NBISweden / Earth-Biogenome-Project-pilot

Assembly and Annotation workflows for analysing data in the Earth Biogenome Project pilot project.
https://www.earthbiogenome.org/
GNU General Public License v3.0
10 stars 8 forks source link

optimize PURGEDUPS_SPLITFA process #98

Open MartinPippel opened 4 months ago

MartinPippel commented 4 months ago

Is your feature request related to a problem? Please describe. not really, but this step can potentially run faster without copying the compressed file. It also seems that the following line:

def useGzip = !( assembly instanceof List ? assembly.every{ it.name.endsWith(".gz") } : assembly.name.endsWith(".gz") )

is not doing what its supposed to do. (Probably due to the negation symbol at the beginning?) In my case its copying the compressed file:

cat hifiasm-raw-default.asm.bp.p_ctg.fasta.gz > MYSPECIESNAME_hifiasm-purged-default_hap0.merged.fasta.gz

Describe the solution you'd like So I think Dengfeng's split_fa script can directly read compressed files from stdin see here and the PURGEDUPS_SPLITFA process could potentially be reduced to:

script:
    def args = task.ext.args ?: ''
    def prefix = task.ext.prefix ?: "${meta.id}"
    """
    cat ${prefix}.merged.fasta.gz | split_fa $args - | gzip -c > ${prefix}.split.fasta.gz

    cat <<-END_VERSIONS > versions.yml
    "${task.process}":
        purgedups: \$( purge_dups -h |& sed '3!d; s/.*: //' )
    END_VERS

One potential pitfall might be if the user specifies the - option with the external arguments.

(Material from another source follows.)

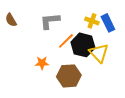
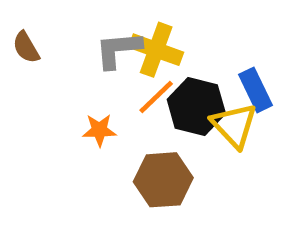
yellow cross: (92, 21) -> (156, 50), moved, size x1.5
blue rectangle: (108, 23) -> (256, 90), moved
orange star: (42, 63) -> (99, 130), moved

mahesh-panchal commented 4 months ago

It also seems that the following line:

def useGzip = !( assembly instanceof List ? assembly.every{ it.name.endsWith(".gz") } : assembly.name.endsWith(".gz") )

is not doing what its supposed to do. (Probably due to the negation symbol at the beginning?) In my case its copying the compressed file:

cat hifiasm-raw-default.asm.bp.p_ctg.fasta.gz > MYSPECIESNAME_hifiasm-purged-default_hap0.merged.fasta.gz

This part is correct. Concatenating gzip files results in a valid gzipped file.